Gray hairs
Yes, this has plagued me this whole week, and I have been hammering the internet looking for a fix. None of the computers on my DC have started it yet, but I talked to an admin with 500 machines on his DC and dozens of them had started the download. I have heard anywhere from 3 gb to 6.5gb in size once downloaded.
My own network is far from complete, mostly remote (135 computers) and I have not spent the money yet to hire an administrator to complete the domain network and manage all those computers. I get by just fine usually without the added costs, although I have slowly worked toward building the infrastructure to support a full AD network. I already work 50-60 hours a week and I have a hundred other projects on my plate that take precedence over something that will save me some time once in a while. I could come up with excuses for not having a full MS network all day long, and while they are very legitimate, it doesn't matter. If I were a home user on a Wi-Fi hotspot on my cell phone browsing facebook and checking my email and found I used 3 gigs of bandwidth at a cost of $50-100 in overages, I would be ready to sue. In my case, I have the potential for this to happen with ~60 employees, and on top of this I have had to limit internet bandwidth and spend several hours troubleshooting why 14 of my remote locations are suddenly saturated to 100% and my employees can't access our ERP software effectively. Most of my remote locations are on T-1's with 1.5 mbps.. When 4 computers suddenly start downloading a 3 gb file, it doesn't leave any room for doing business.
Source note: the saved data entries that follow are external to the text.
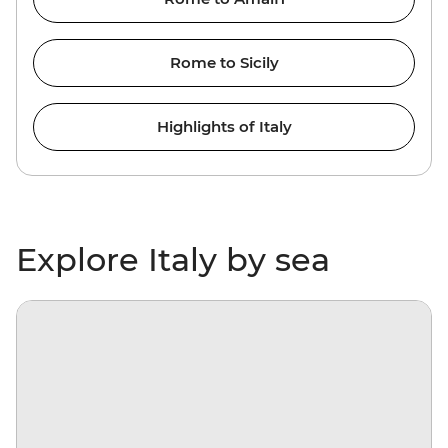
Rome to Sicily
Highlights of Italy
Explore Italy by sea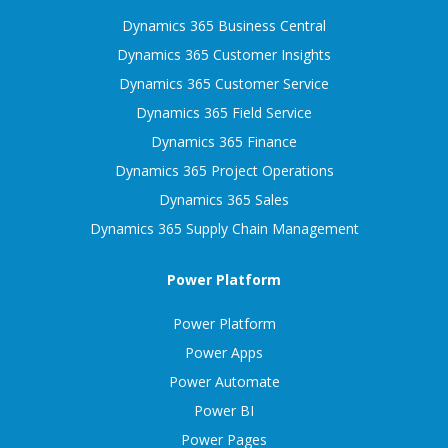
Dynamics 365 Business Central
Dynamics 365 Customer Insights
Dynamics 365 Customer Service
Dynamics 365 Field Service
Dynamics 365 Finance
Dynamics 365 Project Operations
Dynamics 365 Sales
Dynamics 365 Supply Chain Management
Power Platform
Power Platform
Power Apps
Power Automate
Power BI
Power Pages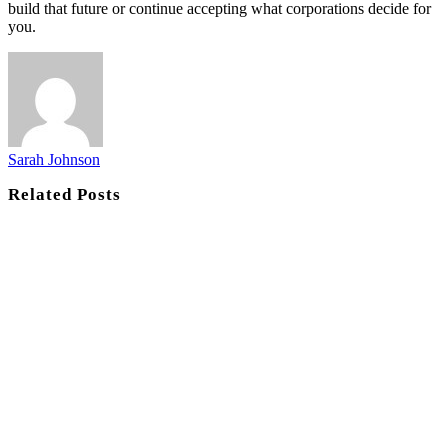
build that future or continue accepting what corporations decide for
you.
Sarah Johnson
Related
Posts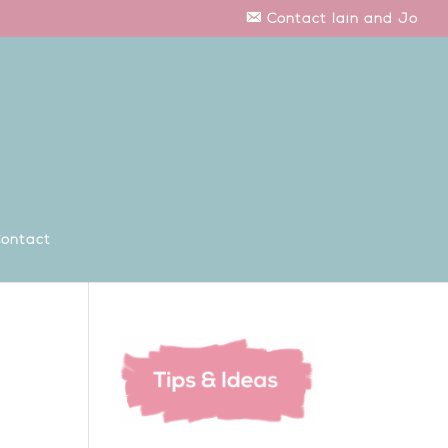
Contact Iain and Jo
ontact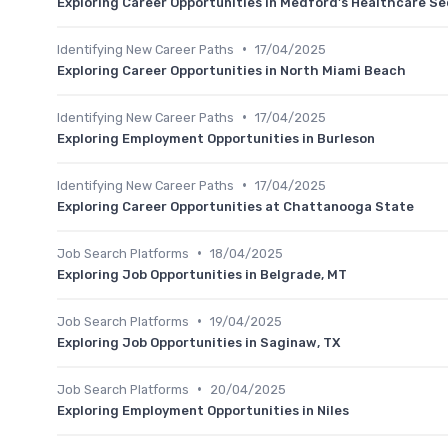
Exploring Career Opportunities in Medford's Healthcare Se
•
Identifying New Career Paths
17/04/2025
Exploring Career Opportunities in North Miami Beach
•
Identifying New Career Paths
17/04/2025
Exploring Employment Opportunities in Burleson
•
Identifying New Career Paths
17/04/2025
Exploring Career Opportunities at Chattanooga State
•
Job Search Platforms
18/04/2025
Exploring Job Opportunities in Belgrade, MT
•
Job Search Platforms
19/04/2025
Exploring Job Opportunities in Saginaw, TX
•
Job Search Platforms
20/04/2025
Exploring Employment Opportunities in Niles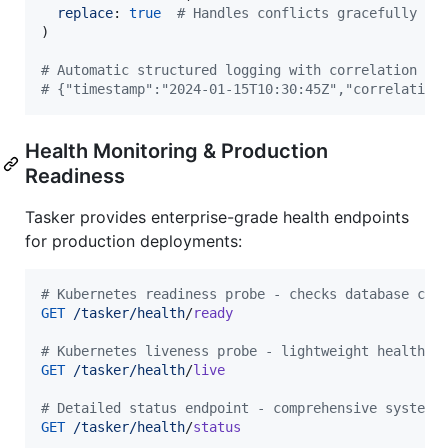
replace
: 
true
# Handles conflicts gracefully
)
# Automatic structured logging with correlation ID
# {"timestamp":"2024-01-15T10:30:45Z","correlation
Health Monitoring & Production
Readiness
Tasker provides enterprise-grade health endpoints
for production deployments:
# Kubernetes readiness probe - checks database con
GET
/tasker/health
/
ready
# Kubernetes liveness probe - lightweight health c
GET
/tasker/health
/
live
# Detailed status endpoint - comprehensive system 
GET
/tasker/health
/
status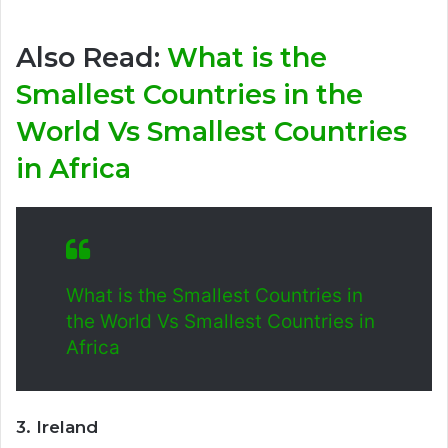
Also Read:
What is the
Smallest Countries in the
World Vs Smallest Countries
in Africa
What is the Smallest Countries in
the World Vs Smallest Countries in
Africa
3. Ireland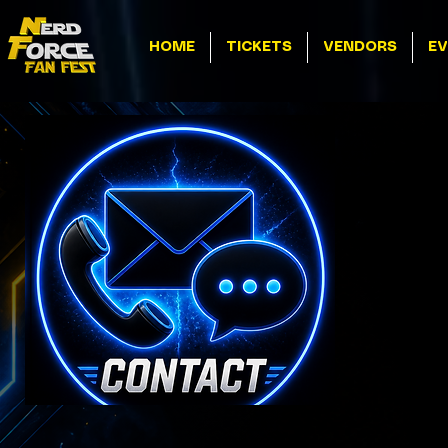
HOME
TICKETS
VENDORS
EV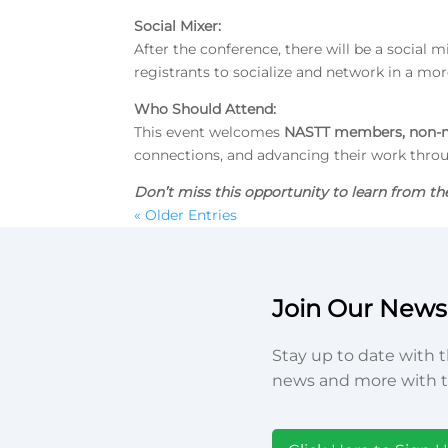
Social Mixer
:
After the conference, there will be a social m
registrants to socialize and network in a more
Who Should Attend:
This event welcomes
NASTT members, non-m
connections, and advancing their work thro
Don’t miss this opportunity
to learn from th
« Older Entries
Join Our Newsl
Stay up to date with t
news and more with t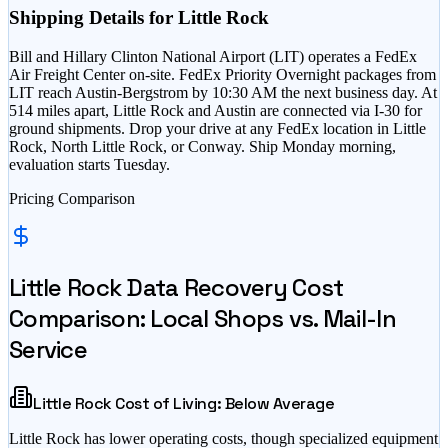
Shipping Details for
Little Rock
Bill and Hillary Clinton National Airport (LIT) operates a FedEx
Air Freight Center on-site. FedEx Priority Overnight packages from
LIT reach Austin-Bergstrom by 10:30 AM the next business day. At
514 miles apart, Little Rock and Austin are connected via I-30 for
ground shipments. Drop your drive at any FedEx location in Little
Rock, North Little Rock, or Conway. Ship Monday morning,
evaluation starts Tuesday.
Pricing Comparison
Little Rock
Data Recovery Cost
Comparison: Local Shops vs. Mail-In
Service
Little Rock
Cost of Living:
Below Average
Little Rock
has
lower operating costs, though specialized equipment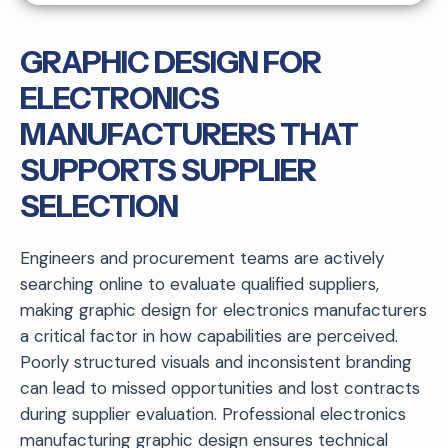
GRAPHIC DESIGN FOR
ELECTRONICS
MANUFACTURERS THAT
SUPPORTS SUPPLIER
SELECTION
Engineers and procurement teams are actively
searching online to evaluate qualified suppliers,
making graphic design for electronics manufacturers
a critical factor in how capabilities are perceived.
Poorly structured visuals and inconsistent branding
can lead to missed opportunities and lost contracts
during supplier evaluation. Professional electronics
manufacturing graphic design ensures technical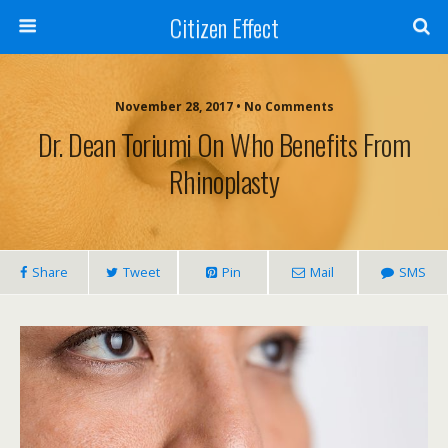
Citizen Effect
November 28, 2017 • No Comments
Dr. Dean Toriumi On Who Benefits From
Rhinoplasty
Share
Tweet
Pin
Mail
SMS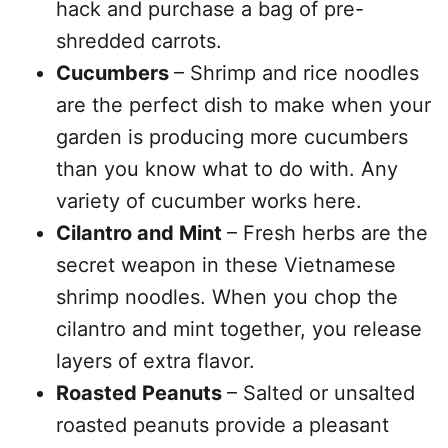
hack and purchase a bag of pre-
shredded carrots.
Cucumbers
– Shrimp and rice noodles
are the perfect dish to make when your
garden is producing more cucumbers
than you know what to do with. Any
variety of cucumber works here.
Cilantro and Mint
– Fresh herbs are the
secret weapon in these Vietnamese
shrimp noodles. When you chop the
cilantro and mint together, you release
layers of extra flavor.
Roasted Peanuts
– Salted or unsalted
roasted peanuts provide a pleasant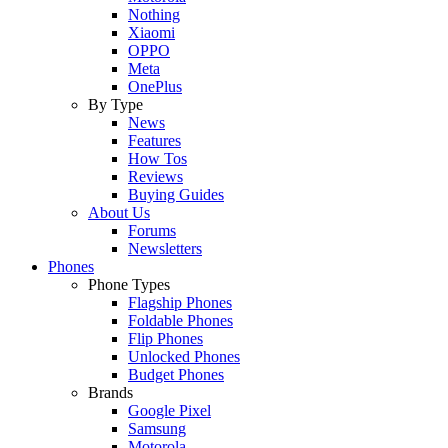
Nothing
Xiaomi
OPPO
Meta
OnePlus
By Type
News
Features
How Tos
Reviews
Buying Guides
About Us
Forums
Newsletters
Phones
Phone Types
Flagship Phones
Foldable Phones
Flip Phones
Unlocked Phones
Budget Phones
Brands
Google Pixel
Samsung
Motorola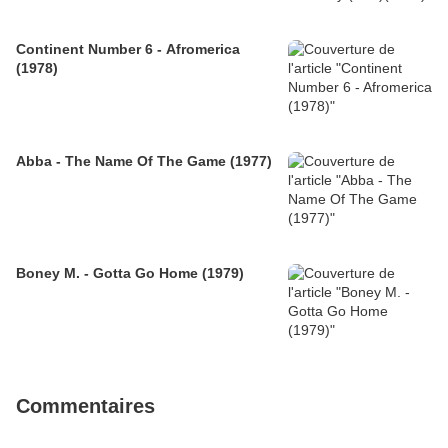
Continent Number 6 - Afromerica
(1978)
Abba - The Name Of The Game (1977)
Boney M. - Gotta Go Home (1979)
Commentaires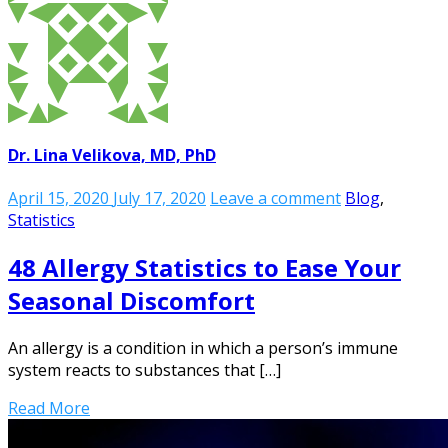
Dr. Lina Velikova, MD, PhD
April 15, 2020
July 17, 2020
Leave a comment
Blog
,
Statistics
48 Allergy Statistics to Ease Your
Seasonal Discomfort
An allergy is a condition in which a person’s immune
system reacts to substances that […]
Read More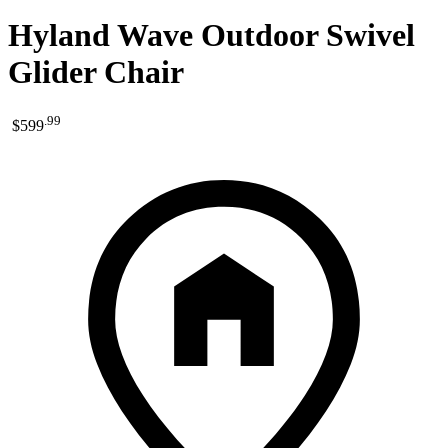
Hyland Wave Outdoor Swivel
Glider Chair
.
99
$599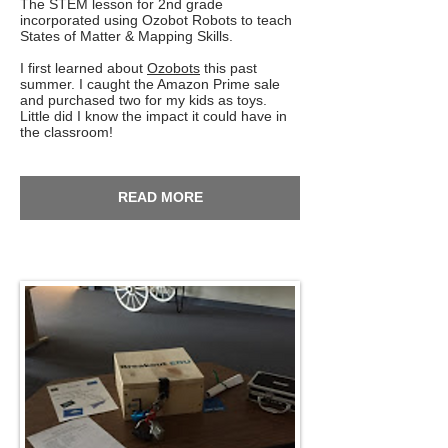
The STEM lesson for 2nd grade
incorporated using Ozobot Robots to teach
States of Matter & Mapping Skills.
I first learned about
Ozobots
this past
summer. I caught the Amazon Prime sale
and purchased two for my kids as toys.
Little did I know the impact it could have in
the classroom!
READ MORE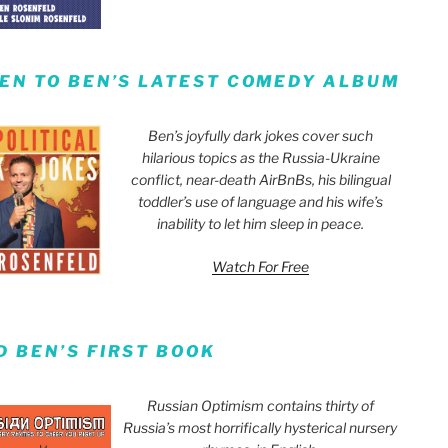
TEN TO BEN’S LATEST COMEDY ALBUM
Ben’s joyfully dark jokes cover such
hilarious topics as the Russia-Ukraine
conflict, near-death AirBnBs, his bilingual
toddler’s use of language and his wife’s
inability to let him sleep in peace.
Watch For Free
D BEN’S FIRST BOOK
Russian Optimism contains thirty of
Russia’s most horrifically hysterical nursery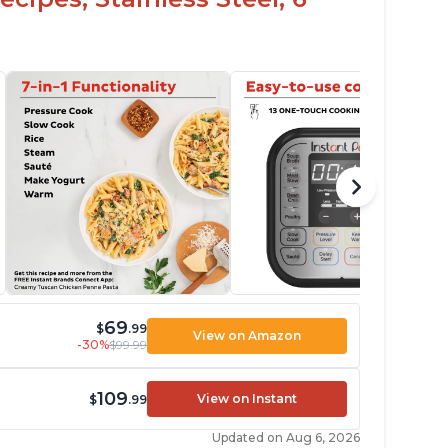
69
$
.99
View on Amazon
-30%
$99.99
109
View on Instant
$
.99
Updated on Aug 6, 2026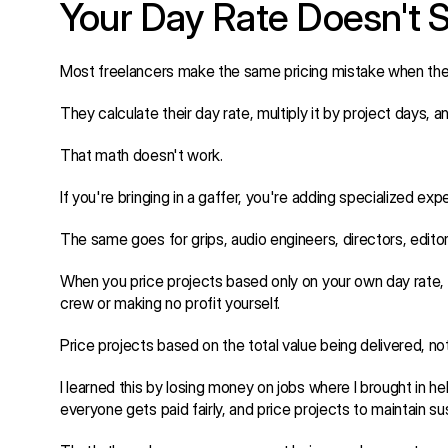
Your Day Rate Doesn't 
Most freelancers make the same pricing mistake when they
They calculate their day rate, multiply it by project days, a
That math doesn't work.
If you're bringing in a gaffer, you're adding specialized expe
The same goes for grips, audio engineers, directors, editor
When you price projects based only on your own day rate, yo
crew or making no profit yourself.
Price projects based on the total value being delivered, no
I learned this by losing money on jobs where I brought in h
everyone gets paid fairly, and price projects to maintain su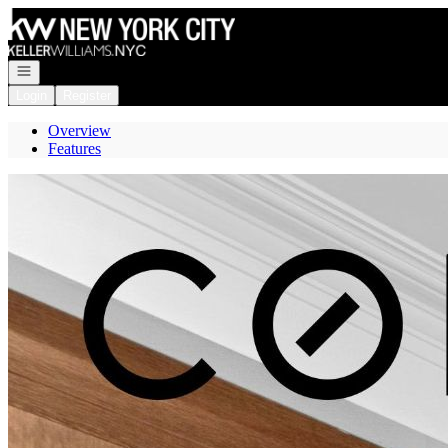
Go to: Homepage
Open navigation
Login
Register
Overview
Features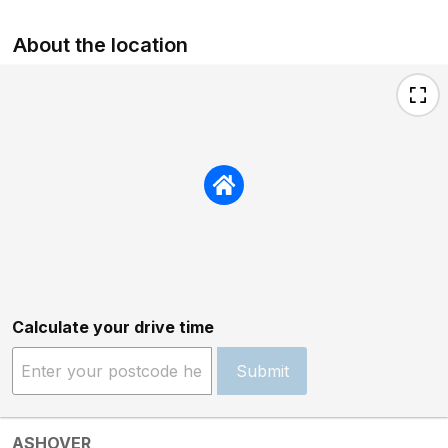
About the location
Calculate your drive time
Submit
ASHOVER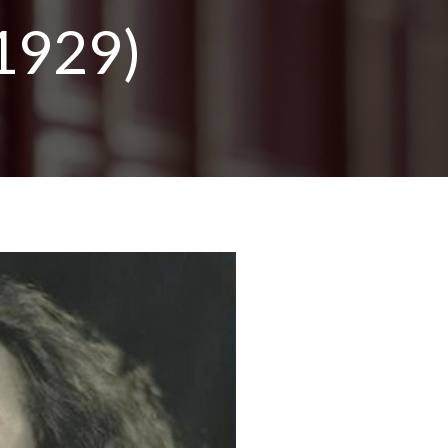
1929)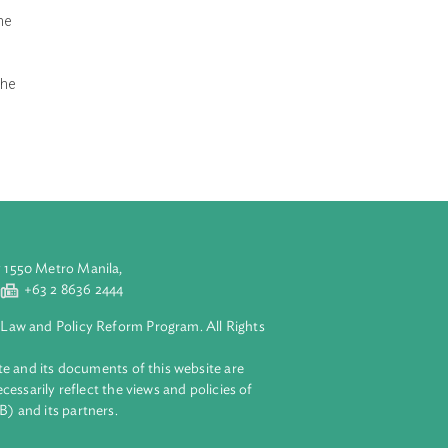
t in its
d Conservation
der the Act or
nds the section
 significant
nt to screen the
for offenses,
ender, an
ly committed the
aluyong City 1550 Metro Manila,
The thing that is really unacceptable here is there is NO WAY to stop it once it starts, short of turning off windows update completely (stopping the wuauserv service). I have removed any and all KBs associated with the update, nothing. The download message is in the tray with the update icon, but you can't click it and if you open windows update, it isn't there to stop, hide, or modify. I have also modified the registry entry that was added that changes group policy on the computer to enable the new "don't install a new OS" option. The download still restarts after 10-20 minutes and doesn't stop until it is finished.
I have heard rumors that MS has throttled the download so it doesn't eat up all your bandwidth, and so far I am seeing that in my remote locations (half the max bandwidth is eaten up, not 100%).
Supposedly NOTHING for windows 10 should happen if you are connected to a domain controller, have volume licensing, or run your own WSUS server. I have verified that when connected to a domain controller it will still download the file. I can't speak for the other conditions.
As much as I wouldn't trust some random .exe that is supposed to fix this, in reality that is exactly what I need: a simple script or executive file I can send to my laptop users and remote desktop users to run that kills this download if in progress, and if not started yet, removes any and all Windows 10 update notices, downloads, updates, or reservations.
At this point the only viable solution I have available is to limit internet bandwidth, maybe edit group policy on individual computers to slow BITS down during business hours, and just ride it out for the next sever weeks during the peak of my busy sales season. Hopefully some lawsuits will get started by people who have been monetarily affected and MS will release a fix.exe program to stop it from getting worse. I think I have aged another year this week with the stress of dealing with this BS.